CRi Launches the easy-to-use TRIO multispectral imaging system for multi-analyte investigation in tissue
Cambridge Research & Instrumentation, Inc. (CRi), a leader in multicolor imaging solutions for preclinical and clinical research, recently announced the newest addition to the award-winning Nuance™ multispectral imaging product family for multicolor tissue and cell-based imaging. The TRIO system is compact, multipurpose and affordable, offering a simplified interface and versatile design to fit any microscope with a camera-mount. This newest offering strengthens CRi’s objective to offer a comprehensive and intuitive solution that enables customers from basic research through pre-clinical drug discovery to reveal correlations between protein expression in intact tissue and clinical outcomes.
Multi-analyte detection from intact tissue and cells often poses a challenge since overlapping signals and the sample’s own background autofluorescence can mask critical information. TRIO’s multispectral imaging technology found in all of CRi’s multispectral systems effectively unmixes overlapping labels in fluorescence or brightfield samples. It has a new easy-to-use software interface designed to preclude the need to have expert-level knowledge of multispectral imaging, a common hurdle that faces many scientists who want to be able to image multiple markers from a single tissue sample.

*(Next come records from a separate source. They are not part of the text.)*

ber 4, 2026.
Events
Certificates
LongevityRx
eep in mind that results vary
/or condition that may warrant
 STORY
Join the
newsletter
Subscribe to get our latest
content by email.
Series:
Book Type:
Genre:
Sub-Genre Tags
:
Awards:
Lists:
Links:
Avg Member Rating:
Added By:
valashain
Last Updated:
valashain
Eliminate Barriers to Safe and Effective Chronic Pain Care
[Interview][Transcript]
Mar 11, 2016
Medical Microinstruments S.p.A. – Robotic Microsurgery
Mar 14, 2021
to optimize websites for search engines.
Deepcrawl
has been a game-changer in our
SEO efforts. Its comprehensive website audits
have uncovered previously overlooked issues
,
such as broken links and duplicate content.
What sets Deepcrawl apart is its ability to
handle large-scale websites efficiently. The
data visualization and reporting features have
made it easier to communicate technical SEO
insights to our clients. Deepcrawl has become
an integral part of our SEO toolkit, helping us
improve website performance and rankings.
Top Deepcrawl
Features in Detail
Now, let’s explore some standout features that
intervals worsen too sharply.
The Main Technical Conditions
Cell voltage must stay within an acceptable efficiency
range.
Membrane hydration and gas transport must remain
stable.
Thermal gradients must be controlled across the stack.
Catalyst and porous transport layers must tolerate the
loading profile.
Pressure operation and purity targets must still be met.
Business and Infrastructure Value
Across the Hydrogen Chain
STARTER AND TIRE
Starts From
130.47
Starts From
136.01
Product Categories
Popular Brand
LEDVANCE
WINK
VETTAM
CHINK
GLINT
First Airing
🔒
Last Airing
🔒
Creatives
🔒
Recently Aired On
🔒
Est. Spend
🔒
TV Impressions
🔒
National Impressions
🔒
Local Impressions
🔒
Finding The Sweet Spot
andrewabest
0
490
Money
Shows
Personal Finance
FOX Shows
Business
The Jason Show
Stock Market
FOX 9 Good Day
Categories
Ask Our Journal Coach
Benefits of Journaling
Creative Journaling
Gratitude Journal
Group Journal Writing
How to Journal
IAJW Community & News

TRIO’s interface ensures that data can be obtained in a matter of minutes.
“Detecting multiple markers in intact tissue sections and in individual tumor cells is an important component of targeted drug and molecular diagnostic development,” said Darren Lee, Vice President of Marketing at CRi. “We understand the hurdles associated with doing multilabel imaging, including the complexities of interpreting multispectral data. We are very excited about TRIO because it makes multicolor imaging of tissue and cells much easier and more accessible to the mainstream researcher.” Lee added, “TRIO fits nicely within our core strategies, providing solutions that help address one of the biggest challenges facing scientists: trying to understand the mechanisms behind disease.”